# Scrape Biden White House press release metadata

> Use the requests library to visit the Biden's administration's [press release page](https://www.whitehouse.gov/briefing-room), loop over the pagination and grab basic information (headline, url, date and category) about each release.

---

## Config

#### Python tools and Jupyter settings

In [1]:
import json
import requests
import pandas as pd
import jupyter_black
import altair as alt
from bs4 import BeautifulSoup
from tqdm.notebook import tqdm

In [2]:
jupyter_black.load()
pd.options.display.max_columns = 100
pd.options.display.max_rows = 100
pd.options.display.max_colwidth = None

In [3]:
today = pd.Timestamp("today").strftime("%Y-%m-%d")
president = "biden"

---

## Read data

#### Get pagination details from White House press release [home page](https://www.whitehouse.gov/briefing-room/)

In [4]:
r = requests.get(f"https://www.whitehouse.gov/briefing-room/")
sp = BeautifulSoup(r.text, "html.parser")

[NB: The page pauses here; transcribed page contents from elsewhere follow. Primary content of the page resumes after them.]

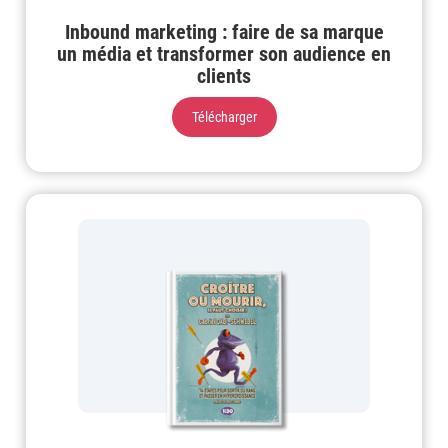
Inbound marketing : faire de sa marque
un média et transformer son audience en
clients
Télécharger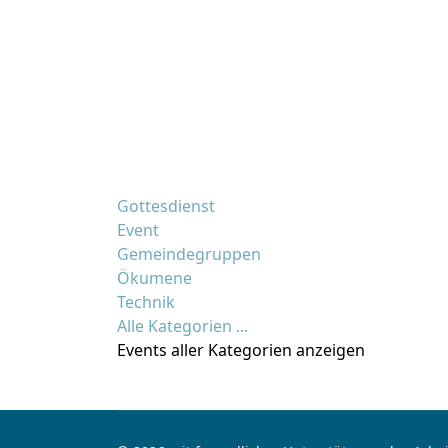
Gottesdienst
Event
Gemeindegruppen
Ökumene
Technik
Alle Kategorien ...
Events aller Kategorien anzeigen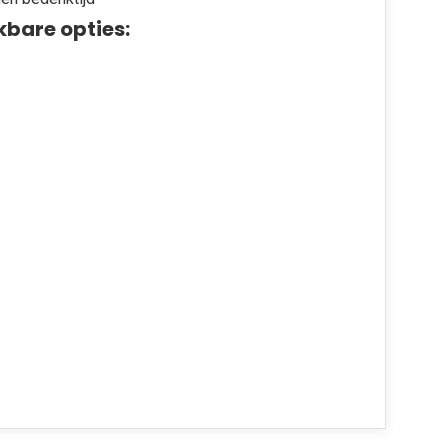
kbare opties:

pagination = sp.find_all("a", class_="page-numbers")[-1].text
end = int(pagination.replace("Page ", "")) + 1

#### Loop through each page and snag details about each release

In [5]:
releases = []

for i in tqdm(range(1, end)):
    response = requests.get(f"https://www.whitehouse.gov/briefing-room/page/{i}/")
    soup = BeautifulSoup(response.text, "html.parser")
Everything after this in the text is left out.